In November 2016 the possibility of a paradigmatic shift toward a national-interest-based approach apparently did exist.  It was conceivable that Trump would effect a strategic pause in order to take stock of the global map, reconsider priorities, and devise policies on the basis of their likely costs and benefits.  Some resistance was to be expected.  Giving up the desire to dominate the world, and recognizing that it cannot be shaped in line with the “values” of the bicoastal elite class, was never acceptable to the mainstream media and taxpayer-subsidized think tanks.  

Trump’s biggest obstacle all along was that the shadow government’s key components in the national-security apparat and the military-industrial complex rejected all key tenets of his stated agenda.  Its operatives were able to penetrate Trump’s inner circle with impressive speed and agility.  The pivotal moment came exactly four weeks after his inauguration.  At the security conference in Munich (February 17) and at the E.U. headquarters in Brussels two days later, Vice President Mike Pence offered profuse assurances to the European elite class that the Trump administration supported unity and cohesion in the face of various threats allegedly facing the Western alliance.  Newly appointed Defense Secretary James Mattis, who also attended the Munich conference, made similar points—notably about supporting NATO.  Earlier that week Secretary of State Rex Tillerson went to Germany for the Group of 20 foreign ministers’ meeting.  As he left the meeting, there was a palpable sense of relief among the Europeans that “adults were back in charge.”  The final clue was provided by the appointment of Lt. Gen. H.R. McMaster as Flynn’s replacement.  In contrast to his predecessor, McMaster saw Russia as an adversary and rejected the possibility of partnership.  In addition, a paranoid, visceral Russophobia was unleashed on the public, making any form of long-term rapprochement impossible.  Already by early March 2017, Trump had effectively caved in to the establishment.

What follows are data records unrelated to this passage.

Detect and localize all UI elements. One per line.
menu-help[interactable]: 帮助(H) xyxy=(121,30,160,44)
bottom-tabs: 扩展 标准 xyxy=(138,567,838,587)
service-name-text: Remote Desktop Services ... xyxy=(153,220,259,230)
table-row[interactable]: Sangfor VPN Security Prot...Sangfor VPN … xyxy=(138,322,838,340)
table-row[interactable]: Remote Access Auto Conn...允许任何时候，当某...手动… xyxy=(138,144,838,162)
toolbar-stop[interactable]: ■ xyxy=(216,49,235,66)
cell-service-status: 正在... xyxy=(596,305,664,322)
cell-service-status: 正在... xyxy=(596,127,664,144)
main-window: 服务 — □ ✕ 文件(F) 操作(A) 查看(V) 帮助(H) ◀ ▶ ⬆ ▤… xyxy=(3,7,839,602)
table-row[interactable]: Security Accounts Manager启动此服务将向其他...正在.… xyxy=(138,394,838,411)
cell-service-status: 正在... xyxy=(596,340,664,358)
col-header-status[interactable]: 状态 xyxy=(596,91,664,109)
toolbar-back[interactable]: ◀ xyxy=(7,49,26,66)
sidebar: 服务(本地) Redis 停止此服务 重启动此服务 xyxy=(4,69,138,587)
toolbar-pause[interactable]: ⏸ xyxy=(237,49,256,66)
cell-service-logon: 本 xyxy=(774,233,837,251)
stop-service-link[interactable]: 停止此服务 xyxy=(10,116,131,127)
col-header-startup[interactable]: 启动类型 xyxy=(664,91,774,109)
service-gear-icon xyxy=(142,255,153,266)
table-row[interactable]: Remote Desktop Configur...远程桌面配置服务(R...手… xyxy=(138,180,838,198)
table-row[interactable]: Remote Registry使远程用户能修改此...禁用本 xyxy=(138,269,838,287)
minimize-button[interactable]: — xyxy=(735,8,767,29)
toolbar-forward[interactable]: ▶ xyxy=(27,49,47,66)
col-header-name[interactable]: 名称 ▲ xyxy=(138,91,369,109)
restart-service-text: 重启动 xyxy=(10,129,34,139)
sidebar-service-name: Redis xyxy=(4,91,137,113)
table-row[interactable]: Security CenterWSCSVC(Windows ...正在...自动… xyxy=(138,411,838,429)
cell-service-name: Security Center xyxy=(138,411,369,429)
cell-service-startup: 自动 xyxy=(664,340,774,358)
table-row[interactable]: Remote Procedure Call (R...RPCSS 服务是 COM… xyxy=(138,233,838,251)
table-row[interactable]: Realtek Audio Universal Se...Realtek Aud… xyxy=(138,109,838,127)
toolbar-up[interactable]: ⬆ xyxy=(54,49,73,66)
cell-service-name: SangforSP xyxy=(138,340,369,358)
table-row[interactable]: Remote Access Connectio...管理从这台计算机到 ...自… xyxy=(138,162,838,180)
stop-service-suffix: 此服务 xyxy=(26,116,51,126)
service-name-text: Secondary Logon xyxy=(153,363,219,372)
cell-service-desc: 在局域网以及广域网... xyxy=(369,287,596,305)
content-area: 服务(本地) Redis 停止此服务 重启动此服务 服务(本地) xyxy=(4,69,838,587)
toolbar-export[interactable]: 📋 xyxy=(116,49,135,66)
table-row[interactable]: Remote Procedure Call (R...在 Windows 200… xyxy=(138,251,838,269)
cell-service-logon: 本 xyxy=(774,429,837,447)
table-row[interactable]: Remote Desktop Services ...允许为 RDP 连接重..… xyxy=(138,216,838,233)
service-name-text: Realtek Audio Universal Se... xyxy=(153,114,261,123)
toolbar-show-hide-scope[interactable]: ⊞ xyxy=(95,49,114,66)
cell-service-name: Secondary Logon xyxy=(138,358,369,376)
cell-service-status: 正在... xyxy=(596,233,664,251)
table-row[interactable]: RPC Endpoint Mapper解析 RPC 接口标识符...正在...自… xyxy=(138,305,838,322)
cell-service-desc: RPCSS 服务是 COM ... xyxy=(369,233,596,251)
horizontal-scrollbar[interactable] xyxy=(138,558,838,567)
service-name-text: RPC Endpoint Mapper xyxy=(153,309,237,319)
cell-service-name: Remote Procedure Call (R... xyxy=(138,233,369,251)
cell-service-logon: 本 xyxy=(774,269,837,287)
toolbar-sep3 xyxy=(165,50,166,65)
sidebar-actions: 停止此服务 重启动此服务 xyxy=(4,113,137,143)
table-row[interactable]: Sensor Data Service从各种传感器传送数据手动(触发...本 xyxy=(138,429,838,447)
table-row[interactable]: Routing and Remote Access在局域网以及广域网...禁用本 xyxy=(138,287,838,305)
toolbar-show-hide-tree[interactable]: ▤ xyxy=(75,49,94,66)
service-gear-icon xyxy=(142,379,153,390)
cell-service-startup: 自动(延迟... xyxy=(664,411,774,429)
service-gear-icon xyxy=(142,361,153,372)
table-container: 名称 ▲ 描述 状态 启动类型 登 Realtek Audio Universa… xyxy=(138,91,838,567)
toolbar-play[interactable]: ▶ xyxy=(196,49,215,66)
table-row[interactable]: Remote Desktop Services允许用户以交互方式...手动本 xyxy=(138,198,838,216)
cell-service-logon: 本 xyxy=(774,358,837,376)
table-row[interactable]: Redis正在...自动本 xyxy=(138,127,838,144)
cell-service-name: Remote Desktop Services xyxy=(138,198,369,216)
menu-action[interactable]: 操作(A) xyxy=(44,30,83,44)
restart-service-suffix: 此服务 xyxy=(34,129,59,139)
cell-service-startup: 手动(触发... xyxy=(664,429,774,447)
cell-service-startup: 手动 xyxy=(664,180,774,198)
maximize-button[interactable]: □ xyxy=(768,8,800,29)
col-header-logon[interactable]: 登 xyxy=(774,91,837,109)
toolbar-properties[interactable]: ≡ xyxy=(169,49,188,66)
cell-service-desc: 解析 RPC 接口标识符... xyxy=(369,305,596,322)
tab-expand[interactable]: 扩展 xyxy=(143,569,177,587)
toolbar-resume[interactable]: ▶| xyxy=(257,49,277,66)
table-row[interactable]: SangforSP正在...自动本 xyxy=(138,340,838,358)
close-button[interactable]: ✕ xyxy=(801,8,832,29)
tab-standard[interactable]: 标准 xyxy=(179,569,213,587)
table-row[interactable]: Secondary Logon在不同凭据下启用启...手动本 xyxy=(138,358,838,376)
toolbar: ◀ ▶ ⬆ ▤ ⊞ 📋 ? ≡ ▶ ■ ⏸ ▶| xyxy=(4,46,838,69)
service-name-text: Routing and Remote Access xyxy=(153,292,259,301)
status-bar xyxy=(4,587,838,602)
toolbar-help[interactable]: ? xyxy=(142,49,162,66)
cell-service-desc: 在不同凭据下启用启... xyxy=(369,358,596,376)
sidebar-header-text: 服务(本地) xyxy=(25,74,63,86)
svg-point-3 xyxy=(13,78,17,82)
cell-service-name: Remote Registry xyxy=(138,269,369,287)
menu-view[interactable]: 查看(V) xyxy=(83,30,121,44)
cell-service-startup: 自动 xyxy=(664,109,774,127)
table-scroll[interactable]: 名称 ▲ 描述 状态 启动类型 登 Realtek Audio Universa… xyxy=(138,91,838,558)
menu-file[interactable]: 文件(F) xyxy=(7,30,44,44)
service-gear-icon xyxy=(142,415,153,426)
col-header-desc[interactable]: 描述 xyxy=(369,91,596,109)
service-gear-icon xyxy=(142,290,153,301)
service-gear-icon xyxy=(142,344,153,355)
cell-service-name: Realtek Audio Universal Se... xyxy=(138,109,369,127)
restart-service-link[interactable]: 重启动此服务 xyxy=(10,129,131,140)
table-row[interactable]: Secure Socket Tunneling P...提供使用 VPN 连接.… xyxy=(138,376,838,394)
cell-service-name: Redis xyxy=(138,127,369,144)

As we enter 2018, it looks as if the Swamp has turned its would-be drainer into its pliant captive.  Foreign risks have escalated accordingly.  Topping the list is North Korea.  Instead of testing China’s willingness to provide good offices in de-escalating the conflict, Trump has returned North Korea to the list of “state sponsors of terrorism.”  It is now even less likely that Kim Jong-un will give up his nuclear arsenal: This designation means that, as far as the U.S. government is concerned, regime change in Pyongyang is a legitimate objective.

Other risks, in descending order of probability, are a fresh attempt by Washington to support Syrian jihadists (“moderates”) against Assad; possible war with Iran, likely after a Saudi false-flag operation; providing U.S. arms to Ukraine and thus reigniting that currently frozen conflict; reinforcing failure in Afghanistan with another “surge”; and seeking to turn the notion of an “Indo-Pacific” panregion into a de facto anti-Chinese alliance.

None of the above (possibly excepting Iran) would loom darkly on the horizon, had Trump been able to follow his election agenda.  His inability to do so and apparent unwillingness to confront the Beltway Leviathan has been detrimental to the American interest and to the prospects for peace and stability in the world.